Diyelim ki bir okul açacağız, kolej açacağız, Milli Eğitim Bakanlığı ne diyor size, diyor ki kardeşim açabilirsiniz ancak şu şu şu şu şartlara uygun, yönetmeliklere uygun bir kolej açabilirsin, buyur aç. Yok efendim ben kendi kafama göre açacağım... Yok öyle, bu devlette yaşıyorsan sen bu vatandaşlığı kabul ettiysen bu işi böyle yapacaksın, olmuyorsan sen bilirsin. Eğer tarikat diyorsan Peygamberin (sav) yoluna bakacaksın, Peygamberimiz (sav) zikri nasıl yapmış, Kur’an’ı ne zaman okumuş, hergün mü hatim yapacaksın Peygamber Efendimiz Hz. Abbas’a “okuma bu kadar” diyor, Efendim her hafta hatim yaparım, diyor. Daha fazla yaparım deme, sonradan ihtiyarlamış, yapamamaya başlamış “Ah keşke Peygamberin sözünü tutsaydım.” demiş. Çünkü sünnet insanın yaradılışındaki duruma uygun emirler vermiştir. Benim bir gücüm var, kuvvetliyim, tamam iyi de nihayet gücünün kuvvetinin bir sınırı var, bedenin yemek yiyecek, yemeden duramazsın, yiyeceksin, ayakta duracaksın, öldürmeye hakkın yok ki senin. Allah sana can vermiş sen bu canı korumakla mükellefsin. Zamanı gelince verdiğini O alır.

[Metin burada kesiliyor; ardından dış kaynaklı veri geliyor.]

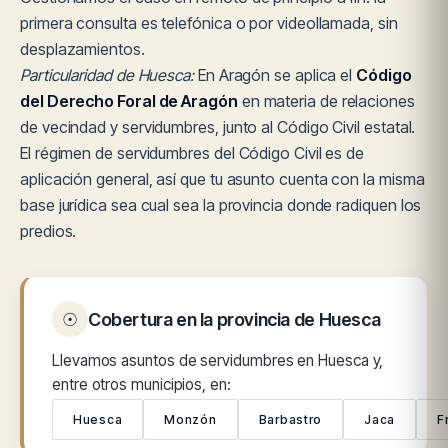
primera consulta es telefónica o por videollamada, sin
desplazamientos.
Particularidad de Huesca:
En Aragón se aplica el
Código
del Derecho Foral de Aragón
en materia de relaciones
de vecindad y servidumbres, junto al Código Civil estatal.
El régimen de servidumbres del Código Civil es de
aplicación general, así que tu asunto cuenta con la misma
base jurídica sea cual sea la provincia donde radiquen los
predios.
☉
Cobertura en la provincia de Huesca
Llevamos asuntos de servidumbres en Huesca y,
entre otros municipios, en:
Huesca
Monzón
Barbastro
Jaca
F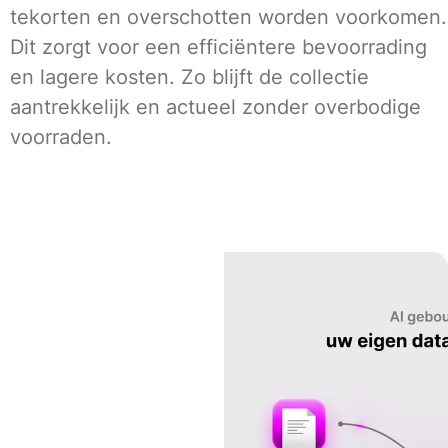
tekorten en overschotten worden voorkomen.
Dit zorgt voor een efficiëntere bevoorrading
en lagere kosten. Zo blijft de collectie
aantrekkelijk en actueel zonder overbodige
voorraden.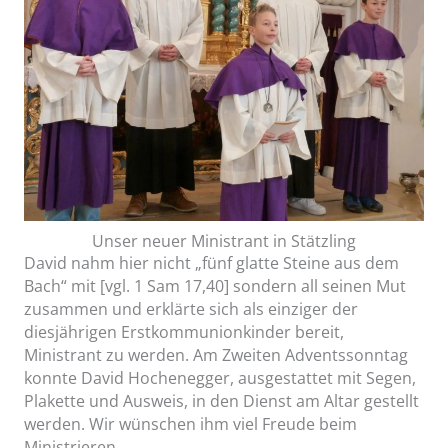
Unser neuer Ministrant in Stätzling
David nahm hier nicht „fünf glatte Steine aus dem
Bach“ mit [vgl. 1 Sam 17,40] sondern all seinen Mut
zusammen und erklärte sich als einziger der
diesjährigen Erstkommunionkinder bereit,
Ministrant zu werden. Am Zweiten Adventssonntag
konnte David Hochenegger, ausgestattet mit Segen,
Plakette und Ausweis, in den Dienst am Altar gestellt
werden. Wir wünschen ihm viel Freude beim
Ministrieren.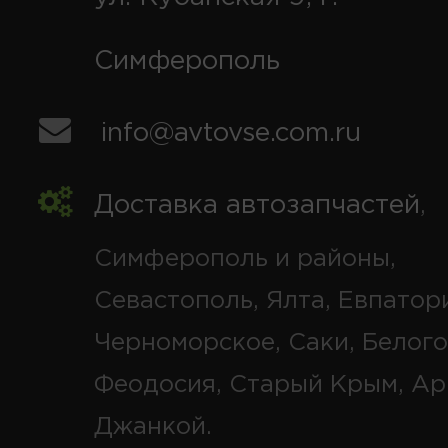
Симферополь
info@avtovse.com.ru
Доставка автозапчастей
,
Симферополь и районы,
Севастополь, Ялта, Евпатор
Черноморское, Саки, Белого
Феодосия, Старый Крым, Ар
Джанкой.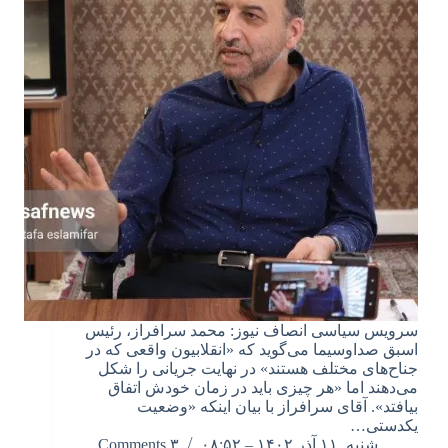
سرویس سیاسی انصاف نیوز: محمد سرافراز، رئیس
اسبق صداوسیما می‌گوید که «انقلابیون واقعی که در
جناح‌های مختلف هستند» در نهایت جریانی را شکل
می‌دهند اما «هر چیزی باید در زمان خودش اتفاق
بیافتد». آقای سرافراز با بیان اینکه «وضعیت
یکدستی…
شنبه, ۱۱ آذر ۱۴۰۲ – ۰۸:۵۲
۳ Comments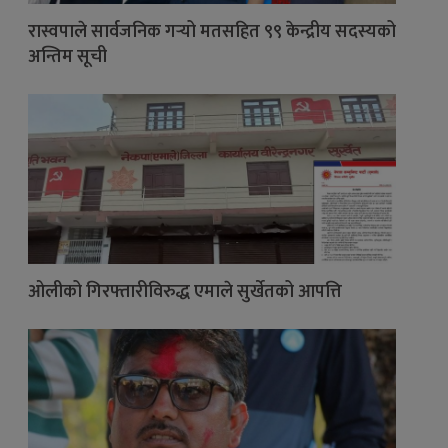
रास्वपाले सार्वजनिक गर्‍यो मतसहित ९९ केन्द्रीय सदस्यको
अन्तिम सूची
ओलीको गिरफ्तारीविरुद्ध एमाले सुर्खेतको आपत्ति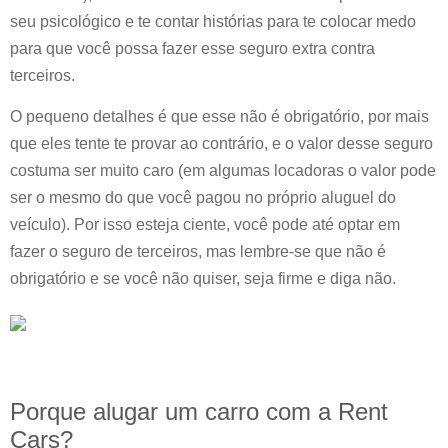
seu psicológico e te contar histórias para te colocar medo
para que você possa fazer esse seguro extra contra
terceiros.
O pequeno detalhes é que esse não é obrigatório, por mais
que eles tente te provar ao contrário, e o valor desse seguro
costuma ser muito caro (em algumas locadoras o valor pode
ser o mesmo do que você pagou no próprio aluguel do
veículo). Por isso esteja ciente, você pode até optar em
fazer o seguro de terceiros, mas lembre-se que não é
obrigatório e se você não quiser, seja firme e diga não.
Porque alugar um carro com a Rent
Cars?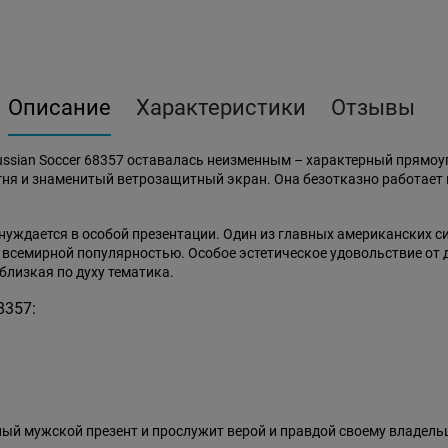
Описание
Характеристики
Отзывы
ussian Soccer 68357 оставалась неизменным – характерный прямо
я и знаменитый ветрозащитный экран. Она безотказно работает в м
 нуждается в особой презентации. Один из главных американских 
я всемирной популярностью. Особое эстетическое удовольствие о
близкая по духу тематика.
8357:
ный мужской презент и прослужит верой и правдой своему владель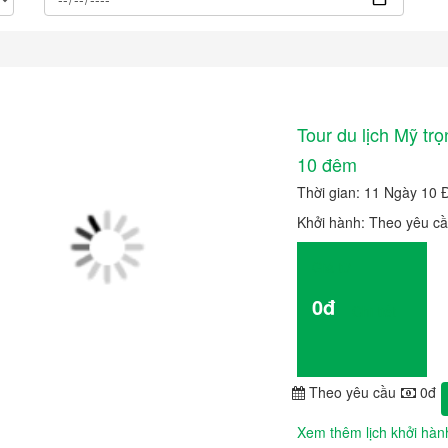
Tour du lịch Mỹ trọ
10 đêm
Thời gian: 11 Ngày 10
Khởi hành: Theo yêu c
Giá từ
0đ
Chi tiết
Theo yêu cầu
0đ
Xem thêm lịch khởi hàn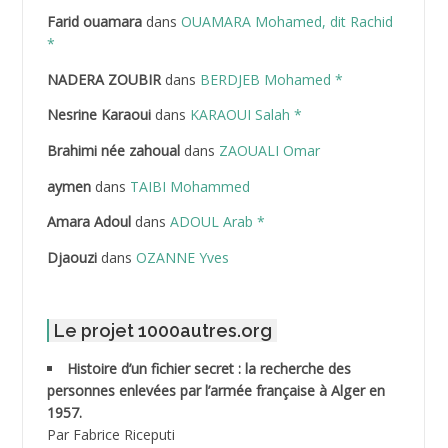
Farid ouamara
dans
OUAMARA Mohamed, dit Rachid
ABDELAZIZ Mohamed
*
NADERA ZOUBIR
dans
BERDJEB Mohamed *
ABDELHAFID Lakhdar
Nesrine Karaoui
dans
KARAOUI Salah *
ABDELHOUHAB Haciba
Brahimi née zahoual
dans
ZAOUALI Omar
ABDELLAZIZ Mohamed Hamoud*
aymen
dans
TAIBI Mohammed
ABDELLI Mohamed
Amara Adoul
dans
ADOUL Arab *
Djaouzi
dans
OZANNE Yves
ABDELLI Mohamed *
ABDELMALEK Abdelaziz
Le projet 1000autres.org
ABDELMOUMENE Ahmed
Histoire d’un fichier secret : la recherche des
personnes enlevées par l’armée française à Alger en
ABDESMED Mohamed ben Kaddour
1957.
Par Fabrice Riceputi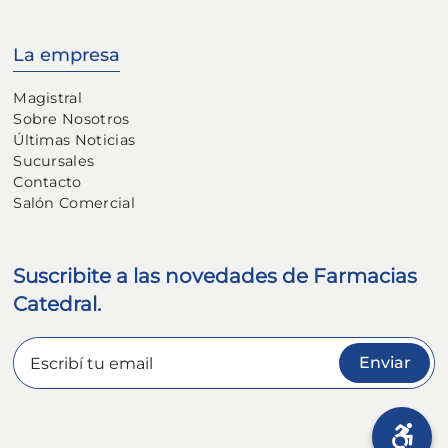
La empresa
Magistral
Sobre Nosotros
Últimas Noticias
Sucursales
Contacto
Salón Comercial
Suscribite a las novedades de Farmacias
Catedral.
Enviar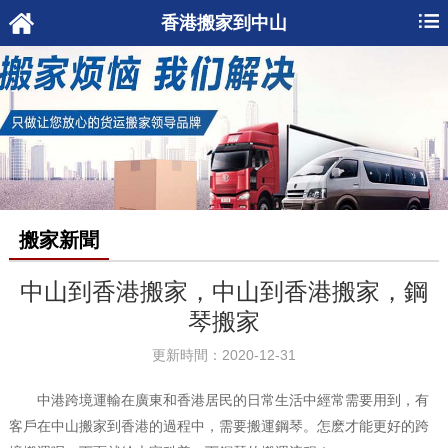
香港搬家到中山
搬家新聞
中山到香港搬家，中山到香港搬家，鋼
琴搬家
更新時間：2020-12-31
中港跨境運輸在廣東和香港居民的日常生活中經常需要用到，有
客戶在中山搬家到香港的過程中，需要搬運鋼琴。怎麽才能更好的跨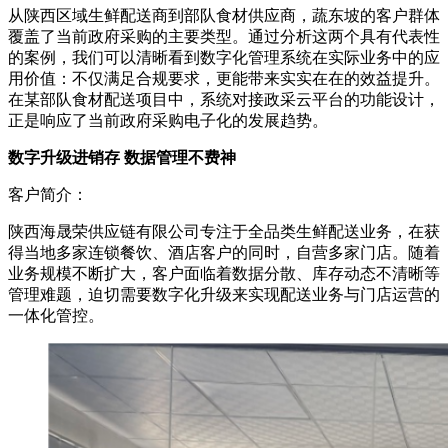
从陕西区域生鲜配送商到部队食材供应商，蔬东坡的客户群体
覆盖了当前政府采购的主要类型。通过分析这两个具有代表性
的案例，我们可以清晰看到数字化管理系统在实际业务中的应
用价值：不仅满足合规要求，更能带来实实在在的效益提升。
在某部队食材配送项目中，系统对接政采云平台的功能设计，
正是响应了当前政府采购电子化的发展趋势。
数字升级进销存 数据管理不费神
客户简介：
陕西海晟荣供应链有限公司专注于全品类生鲜配送业务，在获
得当地多家连锁餐饮、酒店客户的同时，自营多家门店。随着
业务规模不断扩大，客户面临着数据分散、库存动态不清晰等
管理难题，迫切需要数字化升级来实现配送业务与门店运营的
一体化管控。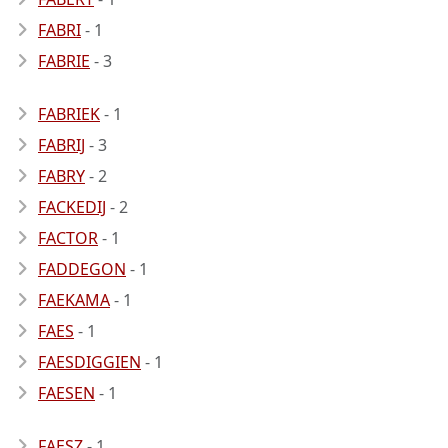
FABRI
- 1
FABRIE
- 3
FABRIEK
- 1
FABRIJ
- 3
FABRY
- 2
FACKEDIJ
- 2
FACTOR
- 1
FADDEGON
- 1
FAEKAMA
- 1
FAES
- 1
FAESDIGGIEN
- 1
FAESEN
- 1
FAESZ
- 1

Hocam sizin Peygamber Efendimizin ahlakıyla ilgili hadis-i şerifler konulu bir çalışmanız var?
Biz asistanken, Fatih Camii’nin arkasındaki Carullah Efendi Medresesini bir araştırma merkezi yapalım dedik. Orada hocanın gözetiminde bir kitap yazalım dedik. Hoca her asistana bir konu verdi, ben de “Sosyal Hayatta Ahlakî Davranışlar” bölümünü yazmıştım, o kitap benim değil müşterek bir çalışmamızdır.
Çok önemli değil mi, sosyal hayatta ahlak, dindarlığın önemli göstergelerinden…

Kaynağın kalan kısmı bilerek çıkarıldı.